Five years ago, the technology applied in the MICDS autotroph biological design class did not exist. This year, Upper School Science Teacher Paul Zahller introduced his class to the ground-breaking CRISPR-Cas9 tool. The gene editing technology uses a set of molecular scissors to cut or edit the DNA that already exists in a plant. The technology is different from older genetic modification techniques that insert foreign DNA into the chromosome to create genetically modified organisms (GMOs).
In the lab, Mr. Zahller’s class applied the capabilities of CRISPR-Cas9 to bacteria. They had a string of bacteria that lacked a certain gene that would help it tolerate living in a hostile environment. By editing that gene in the lab, students engineered a “super bacteria” that could survive toxins, ultimately enabling it to exist in that same, previously hostile environment.
The class went on to discuss the implications of this ground-breaking biotechnology. “Part of what we’re after is demonstrating the simplicity of the technology. It’s amazing, but it’s also potentially horrifying,” shared Mr. Zahller. The class acknowledged that these small changes to genes and DNA could have an astronomical impact. On the other end of the spectrum, Mr. Zahller shared that CRISPR-Cas9’s potential is “the most exciting technology ever discovered for biology.”

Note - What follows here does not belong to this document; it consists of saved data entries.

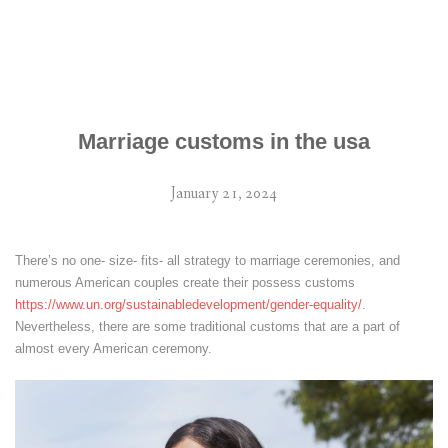
Marriage customs in the usa
January 21, 2024
There’s no one- size- fits- all strategy to marriage ceremonies, and
numerous American couples create their possess customs
https://www.un.org/sustainabledevelopment/gender-equality/
.
Nevertheless, there are some traditional customs that are a part of
almost every American ceremony.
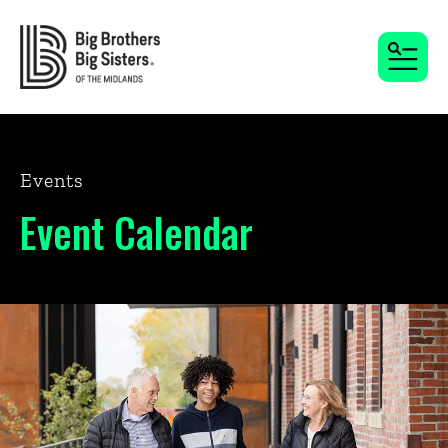
MENU
Events
Event Calendar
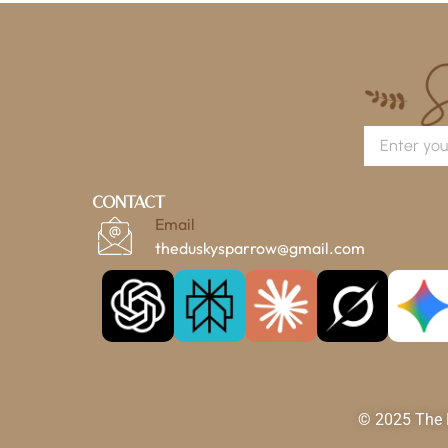
Contact
Email
theduskysparrow@gmail.com
© 2025 The D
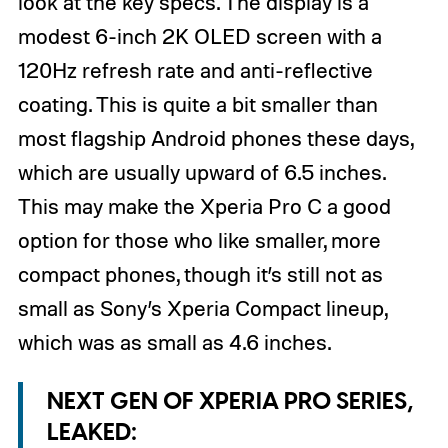
look at the key specs. The display is a
modest 6-inch 2K OLED screen with a
120Hz refresh rate and anti-reflective
coating. This is quite a bit smaller than
most flagship Android phones these days,
which are usually upward of 6.5 inches.
This may make the Xperia Pro C a good
option for those who like smaller, more
compact phones, though it’s still not as
small as Sony’s Xperia Compact lineup,
which was as small as 4.6 inches.
NEXT GEN OF XPERIA PRO SERIES,
LEAKED:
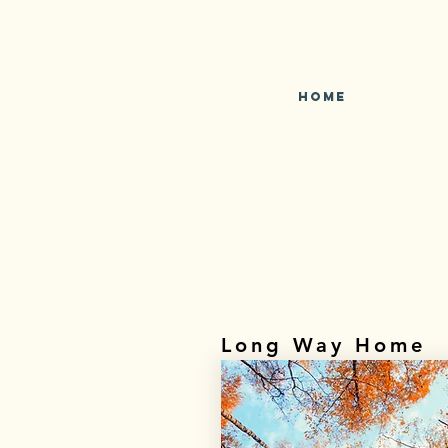
Home
Long Way Home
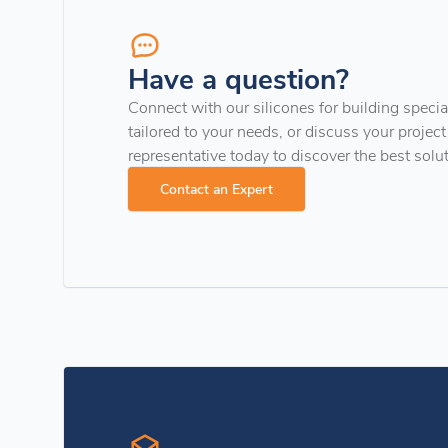
Have a question?
Connect with our silicones for building special
tailored to your needs, or discuss your project
representative today to discover the best solu
Contact an Expert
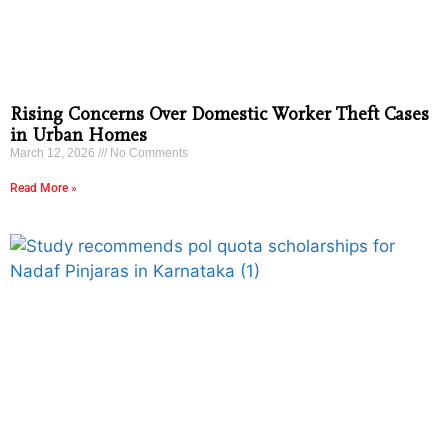
Rising Concerns Over Domestic Worker Theft Cases
in Urban Homes
March 12, 2026
No Comments
Read More »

Mr. Zahller doesn’t confine his teaching to the classroom and the lab. He’s regularly out in the community, sharing his experience and insights. This year, he was part of a panel discussion for the Bioscience Career Pathway held at the Bio Research and Development Growth (BRDG) Park at the Donald Danforth Plant Science Center. Mr. Zahller discussed inquiry- and project-based STEM education and its role in developing key competencies for future problem-solving careers. The panel also discussed how technology such as artificial intelligence, machine learning, data science and bioinformatics is revolutionizing the efficiency of farms around the world. Agricultural innovation will be necessary to meet the growing demand for food, since by the year 2050 the human population is projected to be nearly 10 billion. Guests included educators and superintendents from across Missouri.
He’s also reached out to other organizations, like the Donald Danforth Plant Science Center, a neighbor of MICDS, and a lab with the University of Reading in the United Kingdom.
Danforth is working on a project to establish millet seed as a model organism for testing. For human health and disease, mice are used as a model organism. Plant researchers need model organisms, too, especially when it comes to developing new crops that will help feed the world. Millet uses a pathway for photosynthesis that is the same as most major crops grown around the world, which makes it a suitable model organism. Since Mr. Zahller’s goal is to bring authentic work and a solution-oriented optimism to his classroom, it was a good fit to collaborate with Danforth and the University of Reading Lab.
The U.K. project involved converting 3D renderings of pollen grains. Mr. Zahller’s students had the renderings from a lab at the University of Reading 3D printed to 10,000 times their actual size. Students then studied the morphology of each, creating different grain solutions based on pollen design.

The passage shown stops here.